The so-called double-double type (dd) combines two 53-bit double values to perform arithmetic equivalent to about 106 bits. In the same way, I created a floating-point type that combines two kv::fp80 values, giving the equivalent of a 15-bit exponent and a 128-bit significand (ddx = double double-extended).

test/test-ddx.cc is a usage example. Including kv/ddx.hpp makes the kv::ddx type available. It is almost as easy to use as dd. Mathematical functions are also available.

5. Interval Arithmetic with ddx Endpoints (rddx.hpp)

Interval arithmetic with the ddx type can be performed with the type kv::interval<kv::ddx> by including rddx.hpp after interval.hpp.

test/test-iddx.cc is a sample showing how to use it.

6. Conclusion

Adding these types did not require any changes at all to kv/interval.hpp, the core file that implements interval arithmetic. I think this shows that the design around interval arithmetic in kv is quite good (if I may say so myself).

Changing double to kv::fp80, or dd to ddx, slows things down by only about 10-20% at most, so the performance is almost unchanged. This may be useful when you need just a little more precision but MPFR is too slow to be practical.

In principle, it would be possible to implement interval arithmetic in rfp80.hpp and rddx.hpp that does not change the rounding direction at all when -DKV_NOHWROUND is specified, but this has not yet been implemented.

Starting with version 0.4.56, _Float64x began to behave abnormally with g++ version 13, so features related to _Float64x were disabled for g++ version 13 and later.

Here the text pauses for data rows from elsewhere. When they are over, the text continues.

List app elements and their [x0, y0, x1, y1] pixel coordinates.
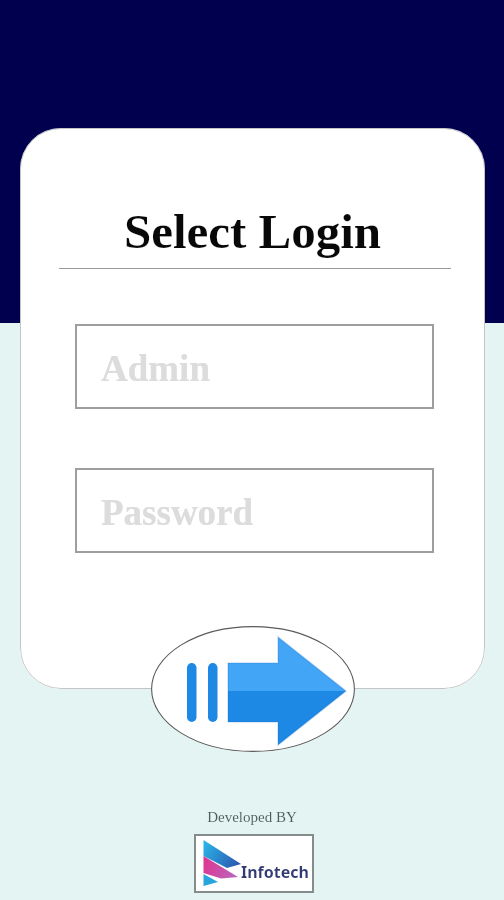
staticText: Password [101, 492, 254, 533]
button[interactable]: Login [151, 626, 355, 752]
staticText: Developed BY [0, 809, 504, 826]
staticText: Admin [101, 348, 210, 389]
button[interactable]: Infotech logo [194, 834, 314, 893]
staticText: Infotech [241, 861, 309, 883]
staticText: Select Login [20, 204, 485, 258]
button[interactable]: Admin [75, 324, 434, 409]
button[interactable]: Password [75, 468, 434, 553]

Starting with version 0.4.60, the feature that had become unavailable with g++ version 13 and later was restored by stopping the use of _Float64x and switching to long double. Since the best type to use may change again in the future, the policy is to define kv::fp80, which is currently an alias for long double, and write code using that type. Along with this change,

Old name New name
rfloat64x.hpp rfp80.hpp
test-ifloat64x.cc test-ifp80.cc
conv-float64x.hpp conv-fp80.hpp

several file names were changed as shown above. Since this feature was disabled for g++ 13, I assume that very few people were using it. If you were using it, please change the header files you include and rewrite your code to use kv::fp80 instead of _Float64x.